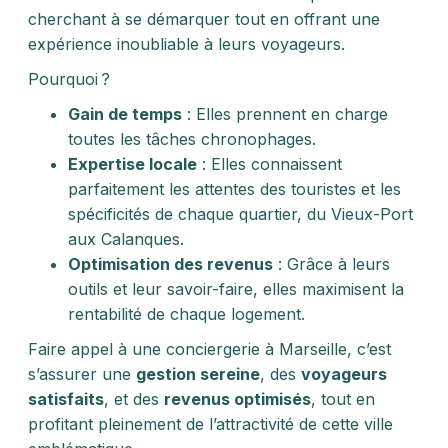
cherchant à se démarquer tout en offrant une
expérience inoubliable à leurs voyageurs.
Pourquoi ?
Gain de temps
: Elles prennent en charge
toutes les tâches chronophages.
Expertise locale
: Elles connaissent
parfaitement les attentes des touristes et les
spécificités de chaque quartier, du Vieux-Port
aux Calanques.
Optimisation des revenus
: Grâce à leurs
outils et leur savoir-faire, elles maximisent la
rentabilité de chaque logement.
Faire appel à une conciergerie à Marseille, c’est
s’assurer une
gestion sereine
, des
voyageurs
satisfaits
, et des
revenus optimisés
, tout en
profitant pleinement de l’attractivité de cette ville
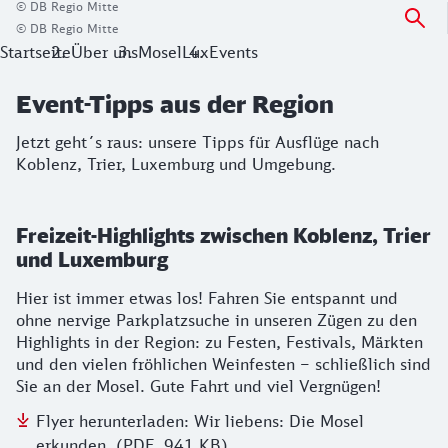
© DB Regio Mitte
© DB Regio Mitte
Startseite
Über uns
MoselLux
Events
Event-Tipps aus der Region
Jetzt geht´s raus: unsere Tipps für Ausflüge nach
Koblenz, Trier, Luxemburg und Umgebung.
Freizeit-Highlights zwischen Koblenz, Trier
und Luxemburg
Hier ist immer etwas los! Fahren Sie entspannt und
ohne nervige Parkplatzsuche in unseren Zügen zu den
Highlights in der Region: zu Festen, Festivals, Märkten
und den vielen fröhlichen Weinfesten – schließlich sind
Sie an der Mosel. Gute Fahrt und viel Vergnügen!
Flyer herunterladen: Wir liebens: Die Mosel
erkunden. (PDF, 941 KB)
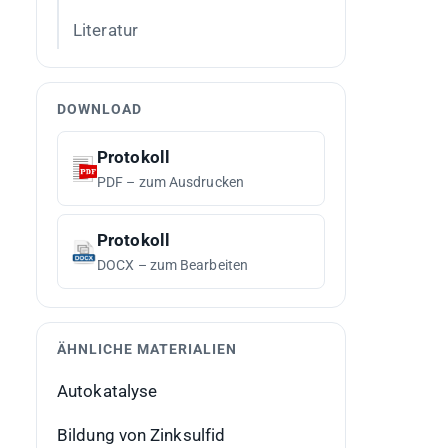
Literatur
DOWNLOAD
Protokoll
PDF – zum Ausdrucken
Protokoll
DOCX – zum Bearbeiten
ÄHNLICHE MATERIALIEN
Autokatalyse
Bildung von Zinksulfid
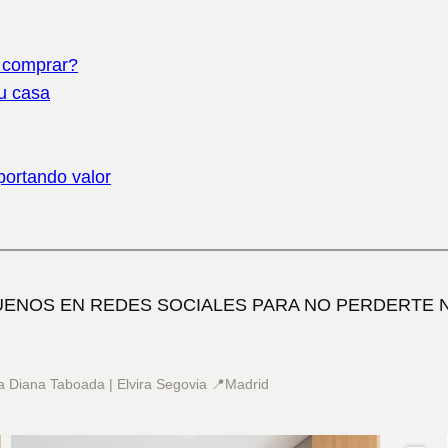
e comprar?
tu casa
portando valor
UENOS EN REDES SOCIALES PARA NO PERDERTE 
a
Diana Taboada | Elvira Segovia
📍Madrid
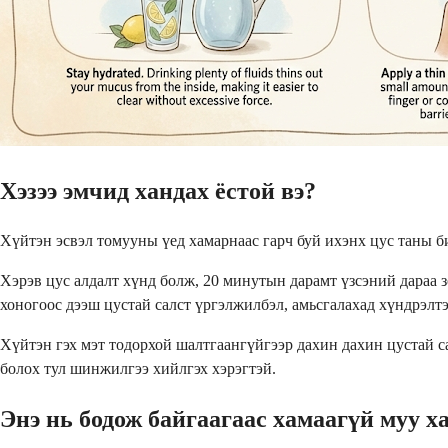
Хэзээ эмчид хандах ёстой вэ?
Хүйтэн эсвэл томууны үед хамарнаас гарч буй ихэнх цус таны б
Хэрэв цус алдалт хүнд болж, 20 минутын дарамт үзсэний дараа з
хоногоос дээш цустай салст үргэлжилбэл, амьсгалахад хүндрэлтэй
Хүйтэн гэх мэт тодорхой шалтгаангүйгээр дахин дахин цустай са
болох тул шинжилгээ хийлгэх хэрэгтэй.
Энэ нь бодож байгаагаас хамаагүй муу х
*-*-*
### Required work
Number of lines above with the word "revenus": state it alone.

### Answer section
2